The governing statute, G. L. c. 183A, “contains a comprehensive scheme for defining and governing the common areas.” Id. at 5. Toward that end, the statute requires that master deeds describe the “common areas and facilities” at the condominium. See G. L. c. 183A, § 8(e). The statute defines that term as including certain kinds of items, but the list is qualified by the language “except as otherwise provided or stipulated in the *289master deed.” G. L. c. 183A, § 1, as amended through St. 1998, c. 242, § 3. Moreover, the list of enumerated items includes the generic category of “[s]uch community and commercial facilities as may be provided for in the deed as being owned in common.”12 G. L. c. 183A, § 1(7). Thus, the master deed itself provides “the rules of the game,” Strauss v. Oyster River Condominium Trust, 417 Mass. 442, 452 (1994), and the question we face is what did the master deed intend with regard to the division between individual and common property. In addressing that question, “[t]he intent of the parties is gleaned from ‘the words used, interpreted in the light of the material circumstances and pertinent facts known to them at the time [the deed] was executed.’ ” Commercial Wharf E. Condominium Assn. v. Waterfront Parking Corp., 407 Mass. 123, 131 (1990), quoting from Bessey v. Ollman, 242 Mass. 89, 91 (1922).

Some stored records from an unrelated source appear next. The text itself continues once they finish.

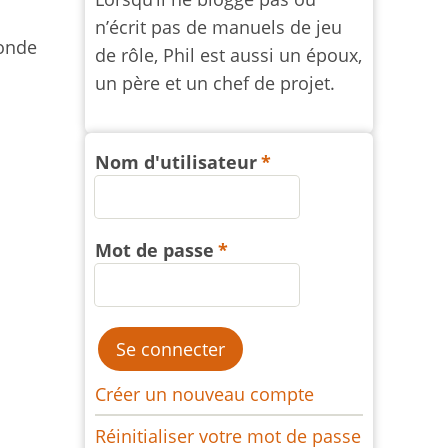
n’écrit pas de manuels de jeu
conde
de rôle, Phil est aussi un époux,
un père et un chef de projet.
Nom d'utilisateur
Mot de passe
Créer un nouveau compte
Réinitialiser votre mot de passe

Given that the two walls are plainly depicted as “common elements” on the floor plan, they fit within the description of that term in section 6.A(xii) of the master deed (“such additional common areas and facilities as may ... be shown on the [condominium [p]lans as [c]ommon [elements”). Notwithstanding this, the plaintiffs protest that the heavy black shading on the plans is ambiguous. In support of this argument, they submitted an expert affidavit stating that architects sometimes shade entire walls merely for “graphic clarity,” and to avoid the “cluttering” that would be caused by showing individual pipes and similar elements inside the walls.13 In this manner, the plaintiffs suggest that the black shading at most indicates that the walls might contain common elements (such as the pipes and ducts that the kitchen/living room wall in fact contains). But even if architects commonly shade entire walls to avoid clutter in their drafting, this would not change the fact that the legend on the floor plans expressly identifies those areas marked *290with black shading as common elements, and only those areas shown in white as making up the residential units.14 We agree with the judge that the floor plans, which are expressly incorporated into the master deed and unit deed, unambiguously identify the two walls as “common elements.”15

Our analysis is not done, however, because the walls nevertheless might fall within the language of section 6.A specifically excluding from the description of “building common elements . . . any matter which, under Section 5[.]A(I) hereof, is included within the description of the [Residential [ujnits.” The plaintiffs argue that the “empty” foyer wall fits wholly within this exclusion, because it lies completely within their unit, it is not structural, and it contains no individual common elements such as pipes. They concede that the pipes and ducts inside of the kitchen/living area wall are common elements, but they argue that only that portion of the wall in the immediate vicinity of them is subject to common ownership.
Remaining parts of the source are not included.